Segundo o relatório, em 2023, uma em cada seis infecções bacterianas no mundo já apresentava resistência a antibióticos. Entre 2018 e 2023, esse fenômeno aumentou em mais de 40% das combinações entre patógenos e medicamentos monitorados.
Embora o álcool em gel seja eficaz na prevenção de doenças infecciosas, o uso excessivo ou inadequado pode criar um ambiente propício para a adaptação de microrganismos.
Isso ocorre porque bactérias expostas repetidamente a substâncias antimicrobianas podem desenvolver mecanismos de defesa, tornando-se mais resistentes.
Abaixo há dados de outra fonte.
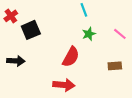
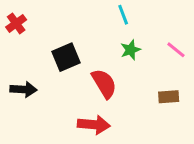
black square: (31, 30) -> (66, 57), moved
red semicircle: (71, 57) -> (104, 84), turned -60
Esse processo pode acontecer não apenas em hospitais, mas também em ambientes domésticos, na água e até no solo.
Especialistas explicam que o problema se agrava quando os produtos são utilizados de forma incorreta, como em concentrações inadequadas, diluição indevida ou uso irregular, o que favorece a sobrevivência das bactérias mais resistentes.
Impacto global e números preocupantes
A OMS estima que, em 2019, a resistência bacteriana foi responsável direta por 1,27 milhão de mortes no mundo e contribuiu para quase 5 milhões de óbitos.
Nos Estados Unidos, dados do Centers for Disease Control and Prevention (CDC) apontam que cerca de 2,8 milhões de infecções resistentes a antibióticos ocorrem anualmente, com mais de 35 mil mortes associadas.
Além disso, pesquisas já indicam que algumas bactérias comuns em ambientes hospitalares estão se tornando menos sensíveis até mesmo a desinfetantes à base de álcool.
Uso consciente é a recomendação
Apesar do alerta, especialistas não recomendam abandonar o uso de álcool em gel, mas sim utilizá-lo de forma correta e equilibrada. A higiene das mãos continua sendo uma das principais medidas de prevenção contra infecções.
A orientação é seguir as instruções dos fabricantes, evitar misturas caseiras sem orientação e garantir o tempo adequado de fricção das mãos, geralmente entre 20 e 30 segundos.